However that's not really an urgent question.  How we represent
replaces is more pressing.

-- 
Philip

Re: wc-ng base/working nodes in a copied tree

Posted by Greg Stein <gs...@gmail.com>.

Excluded in the wc is just that. It does not mean "delete upon commit." We
have other statii to mean that.

Imagine a local-copy of a large tree, simul with excluding a large portion
so that u don't have to keep/copy as much locally. That doesn't mean
"delete". It is simply an organizational mechanism.

On Apr 7, 2010 5:44 AM, "Philip Martin" <ph...@wandisco.com> wrote:

Greg Stein <gs...@gmail.com> writes:

> > Another problem is a copy of a mixed revision tree that includes base
> > nodes that are not-pre...

> on phone, so this will be terse, but wanted you to consider: I'd thought
> about the copy-of-not-p...
If the source has both excluded and not-present nodes, do we need to
distinguish them in the copy?  Would we delete all the excluded nodes
in the copy when committing?  There was a thread a few months ago
where a user reported that a wc-to-repo copy of a sparse working copy
didn't result in a sparse copy and asked if this was a bug; we didn't
really reach a consensus about what would be the correct behaviour.

--
Philip

Re: wc-ng base/working nodes in a copied tree

Posted by Greg Stein <gs...@gmail.com>.

On Wed, Apr 7, 2010 at 05:44, Philip Martin <ph...@wandisco.com> wrote:
> Greg Stein <gs...@gmail.com> writes:
>
>> > Another problem is a copy of a mixed revision tree that includes base
>> > nodes that are not-present.  In 1.6 we represent these as "fake"
>> > schedule deletes in the copy, so that they are explicitly deleted when
>> > the copy is committed.  This works but has problems, the main one
>> > being that if one tries to revert the delete the full node information
>> > is not available (because the not-present source doesn't have it).
>> > Perhaps we should have a distinct presence for this type of node?
>> > There are similar questions about absent and excluded nodes.
>>
>> on phone, so this will be terse, but wanted you to consider: I'd thought
>> about the copy-of-not-present case, and think we should actually represent
>> those nodes as excluded.
>
> If the source has both excluded and not-present nodes, do we need to
> distinguish them in the copy?  Would we delete all the excluded nodes
> in the copy when committing?  There was a thread a few months ago
> where a user reported that a wc-to-repo copy of a sparse working copy
> didn't result in a sparse copy and asked if this was a bug; we didn't
> really reach a consensus about what would be the correct behaviour.
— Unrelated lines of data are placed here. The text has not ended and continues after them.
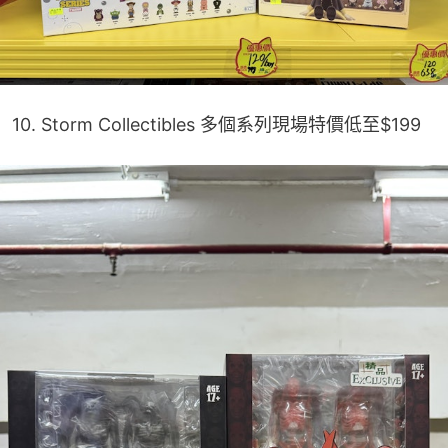
10. Storm Collectibles 多個系列現場特價低至$199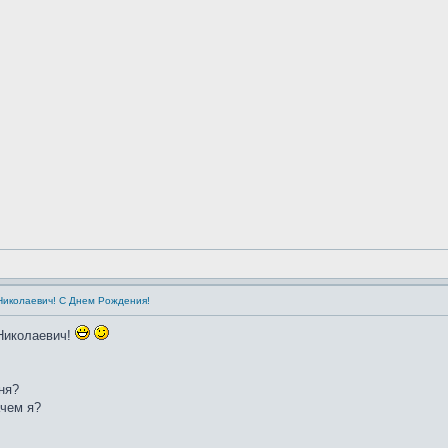
Николаевич! С Днем Рождения!
Николаевич!
еня?
ачем я?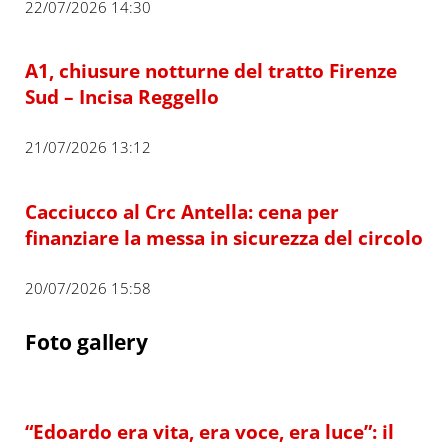
22/07/2026 14:30
A1, chiusure notturne del tratto Firenze
Sud – Incisa Reggello
21/07/2026 13:12
Cacciucco al Crc Antella: cena per
finanziare la messa in sicurezza del circolo
20/07/2026 15:58
Foto gallery
“Edoardo era vita, era voce, era luce”: il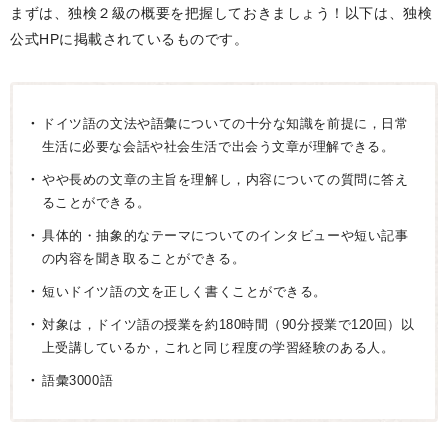
まずは、独検２級の概要を把握しておきましょう！以下は、独検
公式HPに掲載されているものです。
ドイツ語の文法や語彙についての十分な知識を前提に，日常
生活に必要な会話や社会生活で出会う文章が理解できる。
やや長めの文章の主旨を理解し，内容についての質問に答え
ることができる。
具体的・抽象的なテーマについてのインタビューや短い記事
の内容を聞き取ることができる。
短いドイツ語の文を正しく書くことができる。
対象は，ドイツ語の授業を約180時間（90分授業で120回）以
上受講しているか，これと同じ程度の学習経験のある人。
語彙3000語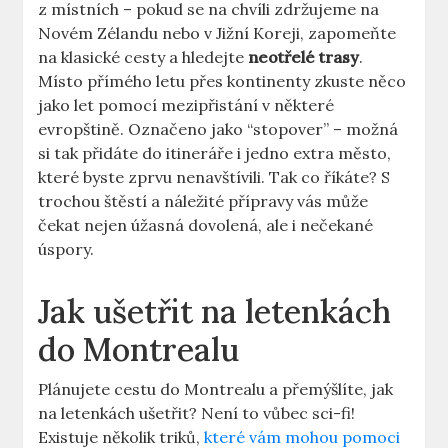
z místních – pokud se na chvíli zdržujeme na
Novém Zélandu nebo v Jižní Koreji, zapomeňte
na klasické cesty a hledejte
neotřelé trasy
.
Místo přímého letu přes kontinenty zkuste něco
jako let pomocí mezipřistání v některé
evropštině. Označeno jako “stopover” – možná
si tak přidáte do itineráře i jedno extra město,
které byste zprvu nenavštívili. Tak co říkáte? S
trochou štěstí a náležité přípravy vás může
čekat nejen úžasná dovolená, ale i nečekané
úspory.
Jak ušetřit na letenkách
do Montrealu
Plánujete cestu do Montrealu a přemýšlíte, jak
na letenkách ušetřit? Není to vůbec sci-fi!
Existuje několik triků,
které vám mohou pomoci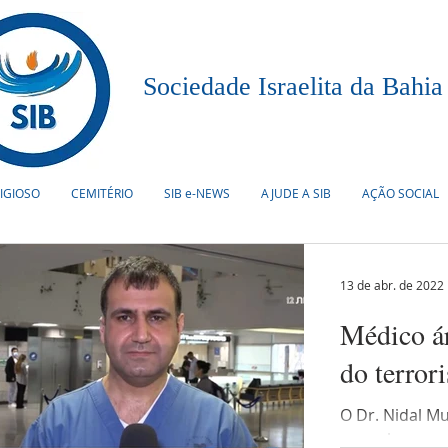
Sociedade Israelita da Bahia
LIGIOSO
CEMITÉRIO
SIB e-NEWS
AJUDE A SIB
AÇÃO SOCIAL
13 de abr. de 2022
Médico ár
do terror
O Dr. Nidal M
um colega par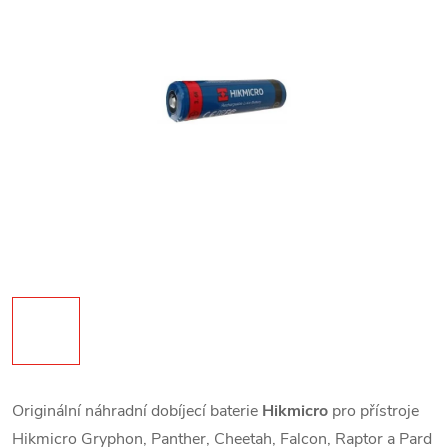
Originální náhradní dobíjecí baterie
Hikmicro
pro přístroje
Hikmicro Gryphon, Panther, Cheetah, Falcon, Raptor a Pard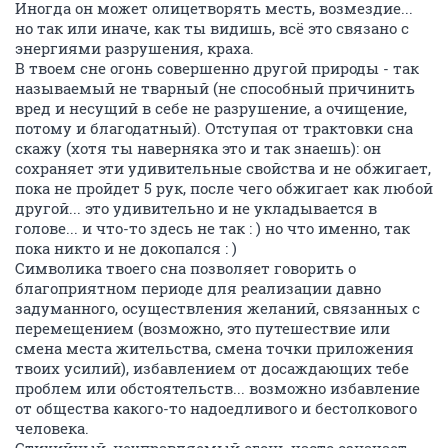
Иногда он может олицетворять месть, возмездие...
но так или иначе, как ты видишь, всё это связано с
энергиями разрушения, краха.
В твоем сне огонь совершенно другой природы - так
называемый не тварный (не способный причинить
вред и несущий в себе не разрушение, а очищение,
потому и благодатный). Отступая от трактовки сна
скажу (хотя ты наверняка это и так знаешь): он
сохраняет эти удивительные свойства и не обжигает,
пока не пройдет 5 рук, после чего обжигает как любой
другой... это удивительно и не укладывается в
голове... и что-то здесь не так : ) но что именно, так
пока никто и не докопался : )
Символика твоего сна позволяет говорить о
благоприятном периоде для реализации давно
задуманного, осуществления желаний, связанных с
перемещением (возможно, это путешествие или
смена места жительства, смена точки приложения
твоих усилий), избавлением от досаждающих тебе
проблем или обстоятельств... возможно избавление
от общества какого-то надоедливого и бестолкового
человека.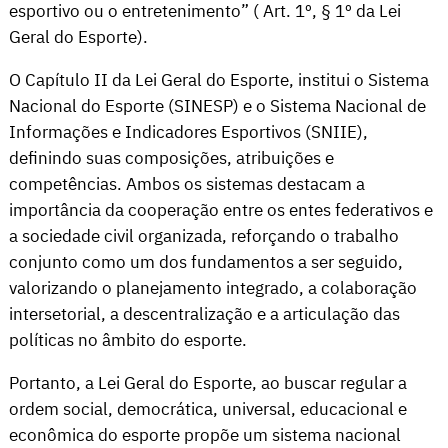
esportivo ou o entretenimento” ( Art. 1º, § 1º da Lei
Geral do Esporte).
O Capítulo II da Lei Geral do Esporte, institui o Sistema
Nacional do Esporte (SINESP) e o Sistema Nacional de
Informações e Indicadores Esportivos (SNIIE),
definindo suas composições, atribuições e
competências. Ambos os sistemas destacam a
importância da cooperação entre os entes federativos e
a sociedade civil organizada, reforçando o trabalho
conjunto como um dos fundamentos a ser seguido,
valorizando o planejamento integrado, a colaboração
intersetorial, a descentralização e a articulação das
políticas no âmbito do esporte.
Portanto, a Lei Geral do Esporte, ao buscar regular a
ordem social, democrática, universal, educacional e
econômica do esporte propõe um sistema nacional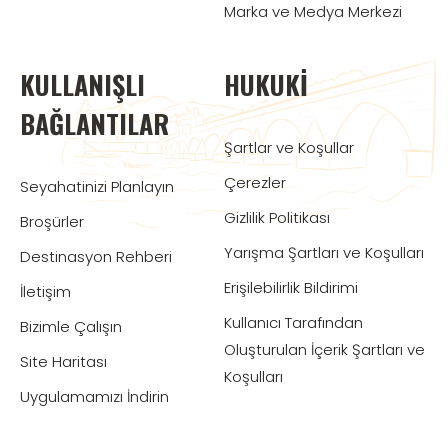
Marka ve Medya Merkezi
KULLANIŞLI
HUKUKI
BAĞLANTILAR
Şartlar ve Koşullar
Çerezler
Seyahatinizi Planlayın
Gizlilik Politikası
Broşürler
Yarışma Şartları ve Koşulları
Destinasyon Rehberi
Erişilebilirlik Bildirimi
İletişim
Kullanıcı Tarafından
Bizimle Çalışın
Oluşturulan İçerik Şartları ve
Site Haritası
Koşulları
Uygulamamızı İndirin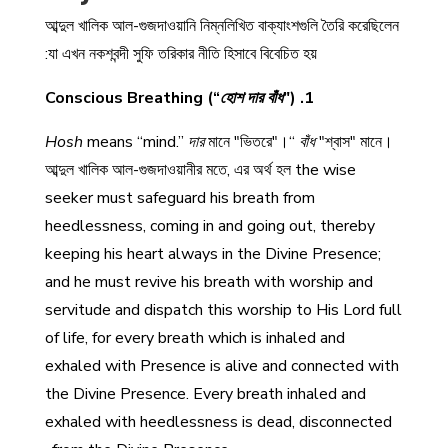
আব্দুল খালিক আল-গুজদাওয়ানি নিম্নলিখিত বাক্যাংশগুলি তৈরি করেছিলেন
যা এখন নকশবন্দী সুফি তরিকার নীতি হিসাবে বিবেচিত হয়:
হোশ দার বাঁধ
")
1. Conscious Breathing (“
Hosh
means “mind.”
দার
মানে "ভিতরে"।“
বাঁধ
"শ্বাস" মানে।
আব্দুল খালিক আল-গুজদাওয়ানীর মতে, এর অর্থ হল
the wise
seeker must safeguard his breath from
heedlessness, coming in and going out, thereby
keeping his heart always in the Divine Presence;
and he must revive his breath with worship and
servitude and dispatch this worship to His Lord full
of life, for every breath which is inhaled and
exhaled with Presence is alive and connected with
the Divine Presence. Every breath inhaled and
exhaled with heedlessness is dead, disconnected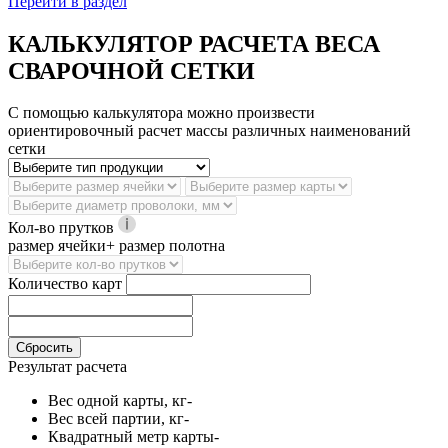
Перейти в раздел
КАЛЬКУЛЯТОР РАСЧЕТА ВЕСА
СВАРОЧНОЙ СЕТКИ
С помощью калькулятора можно произвести
ориентировочный расчет массы различных наименований
сетки
Кол-во прутков
размер ячейки+ размер полотна
Количество карт
Сбросить
Результат расчета
Вес одной карты, кг
-
Вес всей партии, кг
-
Квадратный метр карты
-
Ignoring my "convert not-present to excluded" concept...

I think excluding a node is just cleaning up your working copy, but
those nodes participate in any ancestor operation (delete, move,
copy).

Note that we don't have a copy-with-depth operation at the moment, but
I think we could do so in the future. e.g copy immediates, with sets
child dirs to depth=empty. or copy files which sets child dirs to
excluded. In these cases, the children are still "there", but just not
in the working copy.

Cheers,
-g

Re: wc-ng base/working nodes in a copied tree

Posted by Philip Martin <ph...@wandisco.com>.

Greg Stein <gs...@gmail.com> writes:

> > Another problem is a copy of a mixed revision tree that includes base
> > nodes that are not-present.  In 1.6 we represent these as "fake"
> > schedule deletes in the copy, so that they are explicitly deleted when
> > the copy is committed.  This works but has problems, the main one
> > being that if one tries to revert the delete the full node information
> > is not available (because the not-present source doesn't have it).
> > Perhaps we should have a distinct presence for this type of node?
> > There are similar questions about absent and excluded nodes.
>
> on phone, so this will be terse, but wanted you to consider: I'd thought
> about the copy-of-not-present case, and think we should actually represent
> those nodes as excluded.

If the source has both excluded and not-present nodes, do we need to
distinguish them in the copy?  Would we delete all the excluded nodes
in the copy when committing?  There was a thread a few months ago
where a user reported that a wc-to-repo copy of a sparse working copy
didn't result in a sparse copy and asked if this was a bug; we didn't
really reach a consensus about what would be the correct behaviour.

-- 
Philip

Re: wc-ng base/working nodes in a copied tree

Posted by Greg Stein <gs...@gmail.com>.

on phone, so this will be terse, but wanted you to consider: I'd thought
about the copy-of-not-present case, and think we should actually represent
those nodes as excluded.

Thoughts?

On Apr 7, 2010 4:52 AM, "Philip Martin" <ph...@wandisco.com> wrote:

Greg Stein <gs...@gmail.com> writes:

> I believe that we have the following operations:
>
> add: plain old add
> add-within-copy/move: ad...
Those two are much the same.  It makes little difference whether it's
a plain add, an add within an add or an add within a copy/move.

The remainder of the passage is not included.